One of the stated objectives of the 2014 Directive was to reduce the burden on developers and decision makers by focussing EIA only on the most significant impacts and by speeding up the consenting of projects.  The basic framework of the EIA system remains intact and the changes as implemented in the new Regulations are not particularly onerous, but they are numerous.  Whether or not they will have any discernible impact on the speed of the planning process remains to be seen.

The main substantive changes from the 2015 Regulations at a glance are:

  • Alternatives:  The ES must now include a “description of the reasonable alternatives (for example in terms of development design, technology, location, size and scale) studied by the developer, which are relevant to the proposed project and its specific characteristics, and an indication of the main reasons for selecting the chosen option, including a comparison of the environmental effects” (Schedule 4, para. 2).  This replaces the less onerous requirement in the 2011 Regulations of an “outline of the main alternatives studied by the applicant or appellant an indication of the main reasons for the choice made, taking into account the environmental effects” (Schedule 4, para. 2).
  • Significant effects to now include disaster/accident vulnerability:  Significant effects to be assessed include the “expected significant effects arising from the vulnerability of the proposed development to major accidents or disasters that are relevant to development (Regulation 4(4))”.

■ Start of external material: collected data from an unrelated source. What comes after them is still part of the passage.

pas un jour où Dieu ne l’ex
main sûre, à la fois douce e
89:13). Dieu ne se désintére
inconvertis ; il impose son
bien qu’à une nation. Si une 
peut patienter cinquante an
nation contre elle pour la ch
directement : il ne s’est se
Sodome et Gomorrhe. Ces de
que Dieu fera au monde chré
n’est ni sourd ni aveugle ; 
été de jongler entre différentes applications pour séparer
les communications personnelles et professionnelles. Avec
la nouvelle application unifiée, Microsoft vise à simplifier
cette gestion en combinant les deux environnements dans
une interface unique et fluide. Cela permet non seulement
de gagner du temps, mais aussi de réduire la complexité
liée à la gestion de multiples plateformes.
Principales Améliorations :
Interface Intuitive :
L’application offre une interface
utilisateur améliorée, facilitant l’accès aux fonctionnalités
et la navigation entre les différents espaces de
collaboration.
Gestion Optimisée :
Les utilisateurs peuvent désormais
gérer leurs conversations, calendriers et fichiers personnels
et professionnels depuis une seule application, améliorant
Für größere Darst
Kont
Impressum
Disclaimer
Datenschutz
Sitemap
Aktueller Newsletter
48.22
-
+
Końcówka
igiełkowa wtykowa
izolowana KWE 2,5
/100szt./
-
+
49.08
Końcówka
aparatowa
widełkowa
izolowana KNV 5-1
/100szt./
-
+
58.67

  • More information required with requests for screening opinions.  Regulation 6(2) requires a greater level of detail in the information required to accompany screening opinions.  For instance, “a description of any likely significant effects of the proposed development on the environment resulting from (i) the expected residues and emissions and the production of waste, where relevant and (ii) the use of natural resources, in particular soil, land, water and biodiversity” is now specifically required.

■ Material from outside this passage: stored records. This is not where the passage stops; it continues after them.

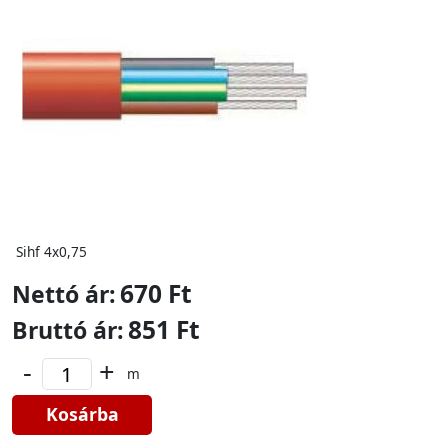
Sihf 4x0,75
670 Ft
Nettó ár:
851 Ft
Bruttó ár:
-
+
m
Kosárba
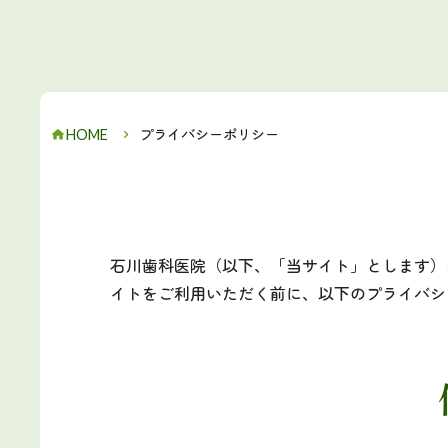
HOME
プライバシーポリシー
石川歯科医院（以下、「当サイト」とします）
イトをご利用いただく前に、以下のプライバシ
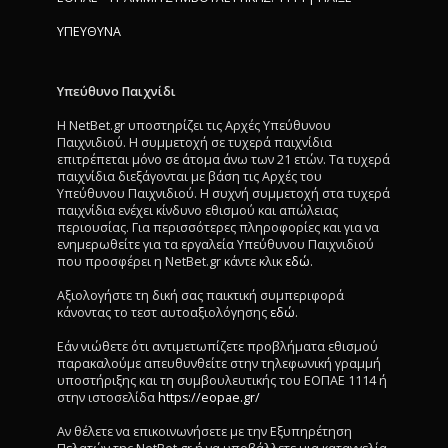
ΥΠΕΥΘΥΝΑ
Υπεύθυνο Παιχνίδι
Η NetBet.gr υποστηρίζει τις Αρχές Υπεύθυνου
Παιχνιδιού. Η συμμετοχή σε τυχερά παιχνίδια
επιτρέπεται μόνο σε άτομα άνω των 21 ετών. Τα τυχερά
παιχνίδια διεξάγονται με βάση τις Αρχές του
Υπεύθυνου Παιχνιδιού. Η συχνή συμμετοχή στα τυχερά
παιχνίδια ενέχει κίνδυνο εθισμού και απώλειας
περιουσίας. Για περισσότερες πληροφορίες και για να
ενημερωθείτε για τα εργαλεία Υπεύθυνου Παιχνιδιού
που προσφέρει η NetBet.gr κάντε κλικ
εδώ
.
Αξιολογήστε τη δική σας παικτική συμπεριφορά
κάνοντας το τεστ αυτοαξιολόγησης
εδώ
.
Εάν νιώθετε ότι αντιμετωπίζετε προβλήματα εθισμού
παρακαλούμε απευθυνθείτε στην τηλεφωνική γραμμή
υποστήριξης και τη συμβουλευτικής του ΕΟΠΑΕ 1114 ή
στην ιστοσελίδα
https://eopae.gr/
Αν θέλετε να επικοινωνήσετε με την Εξυπηρέτηση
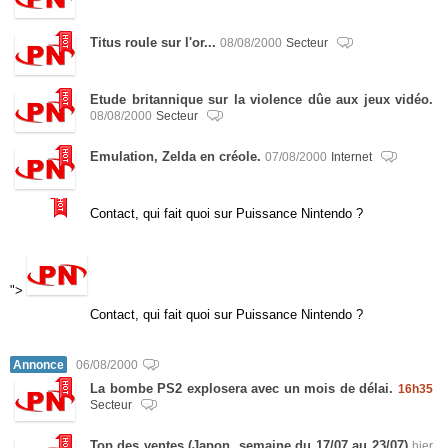
Titus roule sur l'or...
08/08/2000
Secteur
Etude britannique sur la violence dûe aux jeux vidéo.
08/08/2000
Secteur
Emulation, Zelda en créole.
07/08/2000
Internet
Contact, qui fait quoi sur Puissance Nintendo ?
">
Contact, qui fait quoi sur Puissance Nintendo ?
Annonce
06/08/2000
La bombe PS2 explosera avec un mois de délai.
16h35
Secteur
Top des ventes (Japon, semaine du 17/07 au 23/07)
hier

  • Changes to deadlines:  Under Regulation 6(6) a local planning authority can agreed to extend its response to a screening opinion to up to 90 days (beyond the current 21 days) and can extend the period further in exceptional circumstances (Regulation 7(5) makes a similar change to deadlines for the Secretary of State in relation to screening directions).  Regulation 19(6) prevents an EIA application being determined until at least 30 days after copies of the EA were served on consultation bodies (it was previously 14 days). The LPA must make available a copy of the ES for at least that same period.
  • Scoping opinions/directions are now binding.  An ES now must “be based on the most recent recent scoping opinion or direction issued (so far as the proposed development remains materially the same as the proposed development that was subject to that opinion or direction”.  This is a new requirement – previously there was no formal requirement for an ES to be based on the conclusions of a scoping opinion or direction).
  • Levels of expertise for preparation and examination of ES.  During the consultation process, one of the issues raised was whether a local planning authority should “verify” the competency of the experts proposed to be used by the developer to prepare the ES. This requirement seems to have been dropped in the final Regulations: the requirement is simply for the developer to ensure that the ES is prepared by “competent experts” and the EA has to be accompanied by a statement from the developer outlining the relevant expertise or qualifications of such experts (Regulation 18(5)).  Under Regulation 4(5) a LPA or the Secretary of State has to ensure that they “have, or have access as necessary to, sufficient expertise to examine the environmental statement”.
  • Conflicts of interest/determining of own applications. There are now express provisions in requiring local planning authorities or the Secretary of State not to find themselves in a situation giving rise to a conflict of interest.  When determining thier own proposals, the Regulation expressly requires appropriate administrative requirements to ensure a “functional separation” between those proposing the development and those determining that proposal (Regulation 64).